Drive My Car, Flee, The Hand of God, The Worst Person in the World; few eyebrows would have risen in surprise when these films were announced as Best International Feature Film at the 94th Academy Awards. A couple, however, may certainly have been elevated in response to the final nominee, Lunana: A Yak in the Classroom, not through any disrespect to Pawo Choyning Dorji’s film, but rather due to the inevitable kneejerk reaction to any country’s first Oscar nomination – in this case, Bhutan. Despite this possible surprise, Lunana was fully deserving of its place in this world of the elite. It’s a film that should, in theory, probably dissolve under the weight of its own sweetness, but it doesn’t. With an unabashed warmth, Lunana sparkles in just the right way.

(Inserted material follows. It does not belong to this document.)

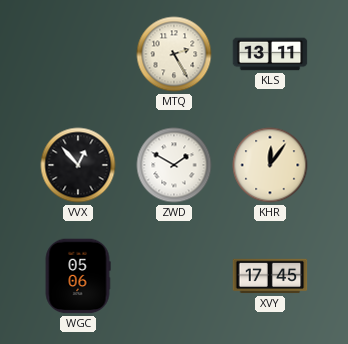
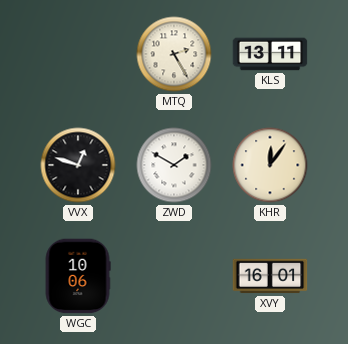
VVX: 12:53 -> 12:48
WGC: 05:06 -> 10:06
XVY: 17:45 -> 16:01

Ugyen (Sherab Dorji) dreams of moving to Australia to become a singer, but first he must complete the final year of his mandatory teacher training. His resistance to the situation intensifies when he is sent to the small remote village of Lunana, leaving the urban for a year-long stint in the rural. Director Pawo Choyning Dorji, who also wrote and co-produced Lunana, immediately adds a comical edge to proceedings: Ugyen is like a moody child when he first treks with two villagers through the mountains to Lunana; he is completely shocked, amusingly so, when he sees that they don’t wear shoes. Ugyen’s sulkiness initially doesn’t decrease at all, and his immediate reaction to the bucolic simplicity of life in Lunana is to ask to leave.
As you might predict, Ugyen ends up staying for the full year, taken in by the friendliness of the villagers and their deep respect for education. Lunana’s deceptively simple tale is mirrored by the inhabitants and their pastoral lifestyle; there is no electricity, no contemporary heating methods, nothing of this sort of modernity. They treat and follow their traditions and customs with great respect, as they do the natural world which surrounds them. DOP Jigme Tenzing (Ranam) captures the Bhutanese landscape in stunning detail, drawing out a great deal of history from this world whilst also impressively situating each person within it as an important addition. Lunana flows organically, with both the world and the characters developing naturally alongside each other, consistently bringing new depths for the viewer to experience.
As the lead, Sherab Dorji brings a great subtlety to Lunana. His shift from initial reluctance to eventual acceptance of his situation is delightfully portrayed and fully believable. There is no sudden dramatic moment of realisation – again, only an organic change. Supporting characters such as villager Michen (Ugyen Norbu Lhendup) and class captain Pem Zam (her real name) add to the endearing, wonderful world of Lunana, even more so with the knowledge that the film is based on a true story and features a cast of mostly local inhabitants.
Lunana treads a fine line between absorbing emotional warmth and intense saccharinity, but only occasionally falls on the wrong side. These moments, along with the inevitable predictability of its story, are overpowered by Lunana’s soft, warm core, which may well alter your outlook on life and change certain behaviours. The film bears great specificity to Bhutan, its history, and its traditions, but many of its themes feel universal too. Education is a necessity for all children, whatever their origins or place in the world. Pawo Choyning Dorji’s film might not feel groundbreaking but, as its Oscar nomination shows, there is a remarkable power and resonance in these seemingly modest tales of people forming simple and beautiful relationships with one another.
Lunana: A Yak in the Classroom will be released cinemas and on digital platforms in the UK on March 10, 2023. In the US, the film is now available to watch on digital and on demand.